Harry Reid and Bananas

Two stories about my first boss

Matt Higginson
3 min readDec 29, 2021
My last week in the Senate

The two most well-documented idiosyncrasies of Senator Harry Reid were his shockingly dry sense of humor, and his abrupt endings to every phone call he’s ever been on. The stories from Reid World are legion. I’ll share just two.

One day in 2005, a fruit basket was delivered to his office in the US Capitol. I love fruit and the bananas in this basket looked especially delicious — suspiciously large, perfect, and ripe. I picked one out for myself just as Senator Reid was walking out of his office.

Me: Senator, check out this amazing fruit basket someone sent you?

Senator Reid: Hmm, they sent that to me?

Me: Yep!

Reid: Well what are you doing with my banana?

Me: I was just about to eat it. Doesn’t it look crazy good? [cradles the banana-like new born puppy]

Reid: But that is my banana.

Me: Oh, did you want it?

Reid (without even a hint of irony): No. I just don’t want you to have it. Put it back.

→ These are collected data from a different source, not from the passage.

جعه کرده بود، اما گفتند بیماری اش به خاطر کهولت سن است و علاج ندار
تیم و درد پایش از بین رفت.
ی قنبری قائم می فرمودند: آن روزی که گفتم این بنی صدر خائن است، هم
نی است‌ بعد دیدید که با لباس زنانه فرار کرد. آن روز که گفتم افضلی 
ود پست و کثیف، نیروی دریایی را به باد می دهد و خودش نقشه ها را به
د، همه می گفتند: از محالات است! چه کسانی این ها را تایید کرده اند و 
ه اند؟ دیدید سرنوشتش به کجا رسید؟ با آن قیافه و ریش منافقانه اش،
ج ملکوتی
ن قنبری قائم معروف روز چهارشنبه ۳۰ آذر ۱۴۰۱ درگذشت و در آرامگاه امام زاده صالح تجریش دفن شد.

And then he turned around and walked back into his office.

I ate the banana.

In 2007, back in Las Vegas, I had offers to work for Hillary Clinton and Barack Obama’s presidential campaigns. Nevada was in the early primary window for the first time and apparently, talent was hard to come by. Senator Reid’s son was chairing Hillary’s campaign, and most people, including me, assumed Reid was supporting her as well — mobilizing support for her campaign behind the scenes.

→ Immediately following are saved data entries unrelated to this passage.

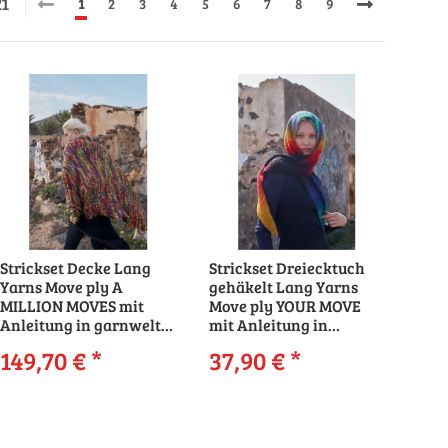
21
1
2
3
4
5
6
7
8
9
Strickset Decke Lang
Strickset Dreiecktuch
Yarns Move ply A
gehäkelt Lang Yarns
MILLION MOVES mit
Move ply YOUR MOVE
Anleitung in garnwelt-
mit Anleitung in
Box
garnwelt-Box
149,70 €
*
37,90 €
*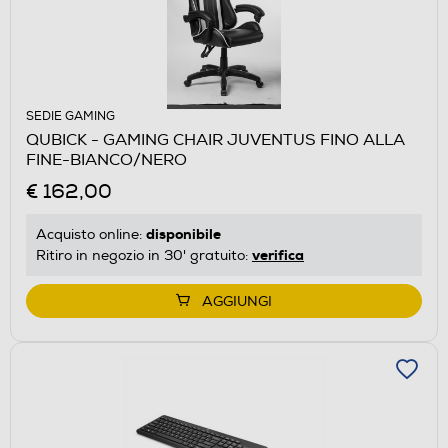
SEDIE GAMING
QUBICK - GAMING CHAIR JUVENTUS FINO ALLA
FINE-BIANCO/NERO
€ 162,00
disponibile
Acquisto online:
verifica
Ritiro in negozio in 30' gratuito:
AGGIUNGI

I called to ask his advice even though I figured I knew what he’d say. When we spoke, he asked me two things. First, was to make sure I talk to his son (Hillary’s campaign chair) before I made my decision, and the second was which candidate I was leaning towards. I told him I wanted to join Obama’s campaign.

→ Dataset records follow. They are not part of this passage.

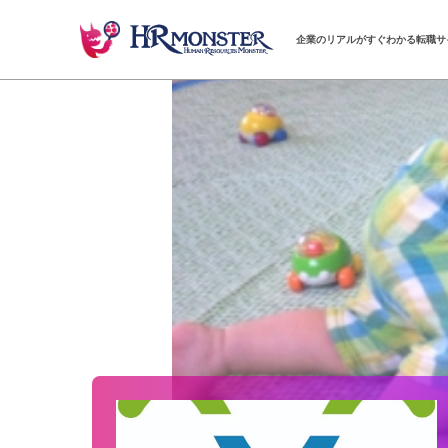
企業のリアルがすぐわかる転職サ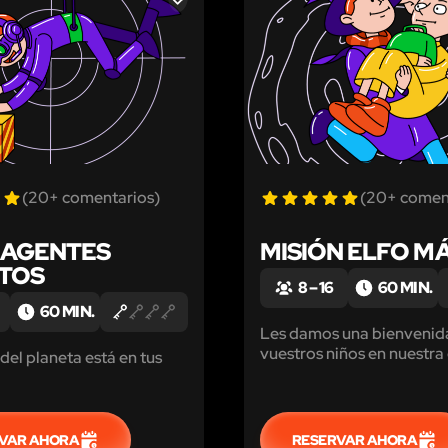
LIKE
(20+ comentarios)
(20+ comen
RAGENTES
MISIÓN ELFO M
TOS
8 – 16
60 MIN.
60 MIN.
Les damos una bienvenid
vuestros niños en nuestra
 del planeta está en tus
magia!
VAR AHORA
RESERVAR AHORA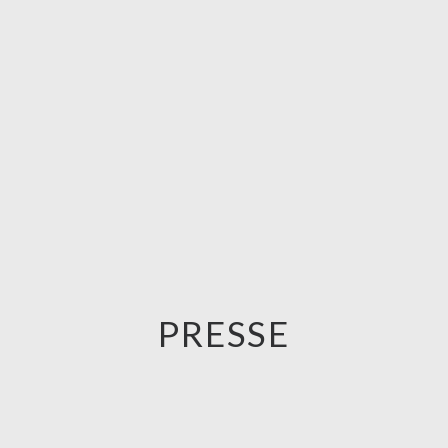
PRESSE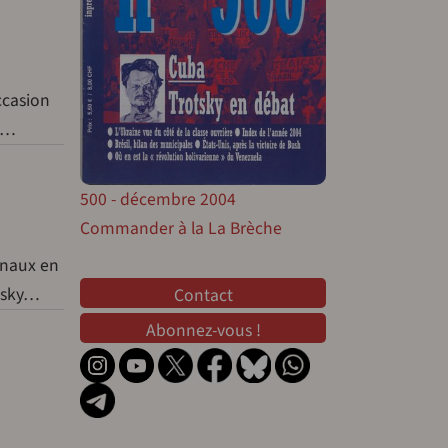
ccasion
rl…
500 - décembre 2004
Commander à la La Brèche
onaux en
Contact
otsky…
Contact
Abonnez-vous !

Reid asked me if I was worried that Obama was too green and inexperienced to run a successful campaign let alone serve as president, or that the public’s simmering enthusiasm would just be a flash in the pan once the rigors of the campaign snuffed them out.

I knew his words were posed as a question, but I assumed his message was, “here is why I think you are better off joining Hillary.”

A bit more sheepishly than my ego wants me to remember, I told him I was not worried about that. I thought Obama was the real deal. I thought he could win and I thought it would be good if he did.

He paused long enough that I wondered if the phone call had already ended before quietly muttering, “smart kid.” And then he hung up on me.

Senator Harry Reid will rightfully be remembered for his self amusing dry wit and other idiosyncrasies. Along with his impoverished childhood and unlikely rise to American power. Every obituary will include the same well-worn details; that he hitchhiked to high school, was an amateur boxer, once punched his future father-in-law in the face, and had a bomb placed on his family car by the Vegas mob for rooting out their corruption.

He was as hard-nosed and shrewd as any human I have ever known or read about. But he was also exceptionally kind and possessed a genuine empathy and interest in people who were powerless, marginalized, and could do nothing to advance any political motive he might have. Those stories are legion too.

American politics and Washington D.C. breed the most fake and transactional relationships in the world. In the midst of that, Harry Reid was the genuine article. A true original. As kind as he was cunning.